TASK TO COMPLETE: Would you give the entries again word for word, with no pictures in the copy?

EXTRACTED DATA:
============================================================

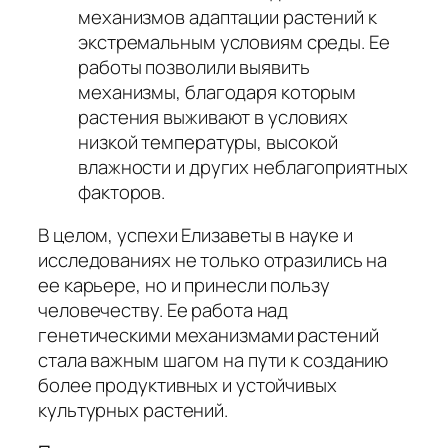
механизмов адаптации растений к
экстремальным условиям среды. Ее
работы позволили выявить
механизмы, благодаря которым
растения выживают в условиях
низкой температуры, высокой
влажности и других неблагоприятных
факторов.
В целом, успехи Елизаветы в науке и
исследованиях не только отразились на
ее карьере, но и принесли пользу
человечеству. Ее работа над
генетическими механизмами растений
стала важным шагом на пути к созданию
более продуктивных и устойчивых
культурных растений.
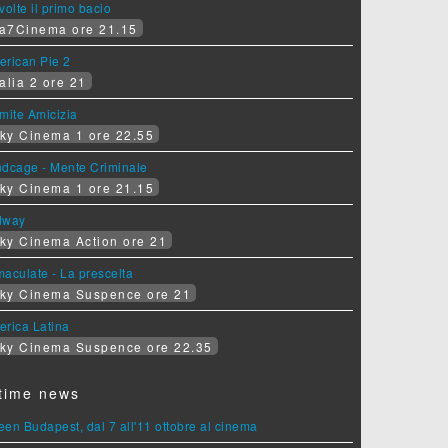
volte il primo bacio
a7Cinema ore 21.15
erican Pie 2
alia 2 ore 21
mite Amicizia
ky Cinema 1 ore 22.55
ndcage - Mente Criminale
ky Cinema 1 ore 21.15
dway
ky Cinema Action ore 21
aculate - La prescelta
ky Cinema Suspence ore 21
erica Latina
ky Cinema Suspence ore 22.35
time news
en Budapest, dal 7 all'11 ottobre al cinema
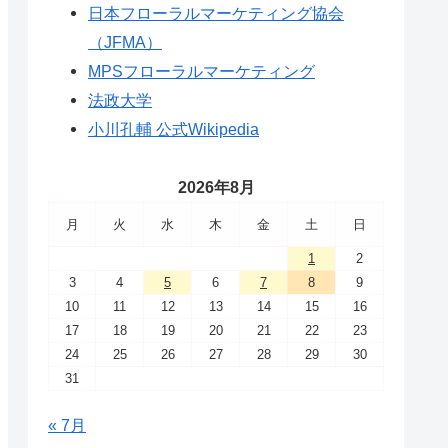
日本フローラルマーケティング協会
（JFMA）
MPSフローラルマーケティング
法政大学
小川孔輔 公式Wikipedia
2026年8月
月
火
水
木
金
土
日
1
2
3
4
5
6
7
8
9
10
11
12
13
14
15
16
17
18
19
20
21
22
23
24
25
26
27
28
29
30
31
« 7月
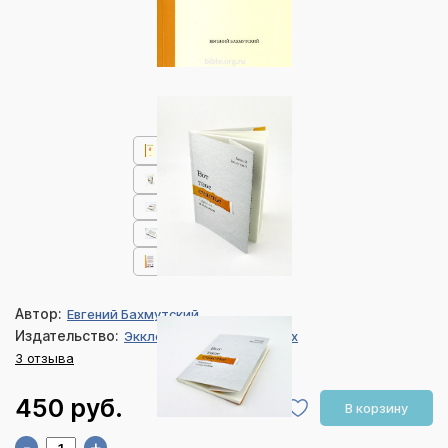
Автор:
Евгений Бахмутский
Издательство:
Экклезия, Библия для всех
3 отзыва
450 руб.
В корзину
-
+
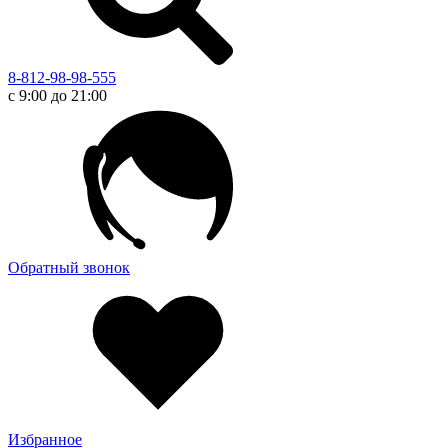
8-812-98-98-555
с 9:00 до 21:00
Обратный звонок
Избранное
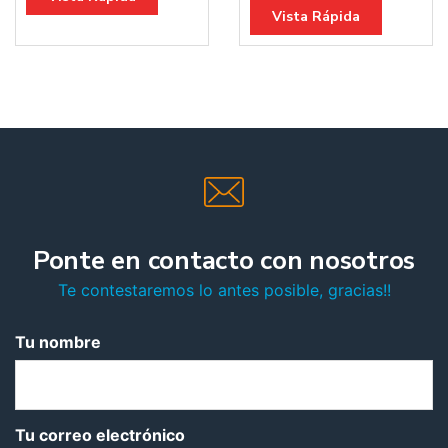
Vista Rápida
Ponte en contacto con nosotros
Te contestaremos lo antes posible, gracias!!
Tu nombre
Tu correo electrónico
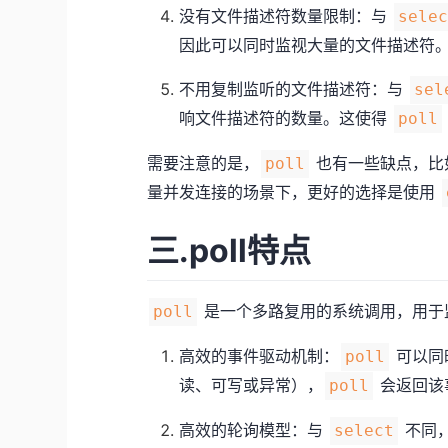
没有文件描述符数量限制：与
sele
因此可以同时监视大量的文件描述符
不用复制监听的文件描述符：与
sel
响文件描述符的数量。这使得
poll
需要注意的是，
也有一些缺点，比
poll
量并发连接的场景下，更好的选择是使用
三.poll特点
是一个多路复用的系统调用，用于
poll
高效的事件驱动机制：
可以同
poll
读、可写或异常），
会返回该
poll
高效的轮询模型：与
不同
select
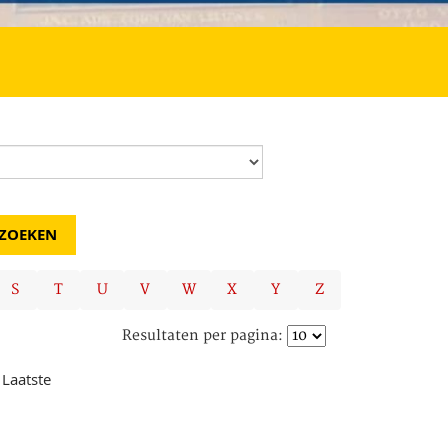
S
T
U
V
W
X
Y
Z
Resultaten per pagina:
Laatste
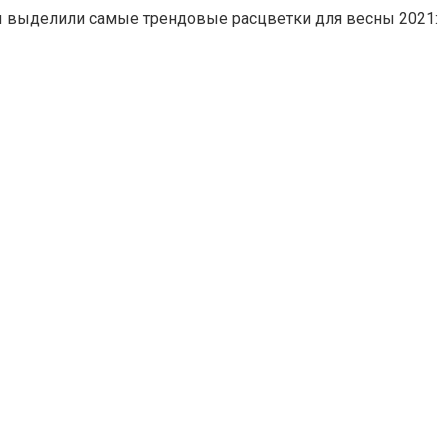
ры выделили самые трендовые расцветки для весны 2021:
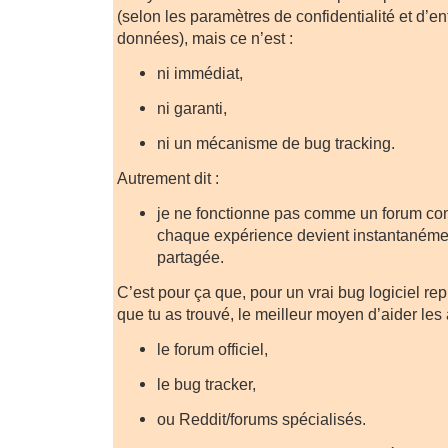
(selon les paramètres de confidentialité et d’e
données), mais ce n’est :
ni immédiat,
ni garanti,
ni un mécanisme de bug tracking.
Autrement dit :
je ne fonctionne pas comme un forum co
chaque expérience devient instantaném
partagée.
C’est pour ça que, pour un vrai bug logiciel r
que tu as trouvé, le meilleur moyen d’aider les 
le forum officiel,
le bug tracker,
ou Reddit/forums spécialisés.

============================================================

EXERCISE RESULT:
механизмов адаптации растений к
экстремальным условиям среды. Ее
работы позволили выявить
механизмы, благодаря которым
растения выживают в условиях
низкой температуры, высокой
влажности и других неблагоприятных
факторов.
В целом, успехи Елизаветы в науке и
исследованиях не только отразились на
ее карьере, но и принесли пользу
человечеству. Ее работа над
генетическими механизмами растений
стала важным шагом на пути к созданию
более продуктивных и устойчивых
культурных растений.
volte il primo bacio
a7Cinema ore 21.15
erican Pie 2
alia 2 ore 21
mite Amicizia
ky Cinema 1 ore 22.55
ndcage - Mente Criminale
ky Cinema 1 ore 21.15
dway
ky Cinema Action ore 21
aculate - La prescelta
ky Cinema Suspence ore 21
erica Latina
ky Cinema Suspence ore 22.35
time news
en Budapest, dal 7 all'11 ottobre al cinema
日本フローラルマーケティング協会
（JFMA）
MPSフローラルマーケティング
法政大学
小川孔輔 公式Wikipedia
2026年8月
月
火
水
木
金
土
日
1
2
3
4
5
6
7
8
9
10
11
12
13
14
15
16
17
18
19
20
21
22
23
24
25
26
27
28
29
30
31
« 7月
Автор:
Евгений Бахмутский
Издательство:
Экклезия, Библия для всех
3 отзыва
450 руб.
В корзину
-
+
8-812-98-98-555
с 9:00 до 21:00
Обратный звонок
Избранное
Vista Rápida
Ponte en contacto con nosotros
Te contestaremos lo antes posible, gracias!!
Tu nombre
Tu correo electrónico
没有文件描述符数量限制：与
sele
因此可以同时监视大量的文件描述符
不用复制监听的文件描述符：与
sel
响文件描述符的数量。这使得
poll
需要注意的是，
也有一些缺点，比
poll
量并发连接的场景下，更好的选择是使用
三.poll特点
是一个多路复用的系统调用，用于
poll
高效的事件驱动机制：
可以同
poll
读、可写或异常），
会返回该
poll
高效的轮询模型：与
不同
select
S
T
U
V
W
X
Y
Z
Resultaten per pagina:
Laatste
ры выделили самые трендовые расцветки для весны 2021:
(selon les paramètres de confidentialité et d’e
données), mais ce n’est :
ni immédiat,
ni garanti,
ni un mécanisme de bug tracking.
Autrement dit :
je ne fonctionne pas comme un forum co
chaque expérience devient instantaném
partagée.
C’est pour ça que, pour un vrai bug logiciel r
que tu as trouvé, le meilleur moyen d’aider les 
le forum officiel,
le bug tracker,
ou Reddit/forums spécialisés.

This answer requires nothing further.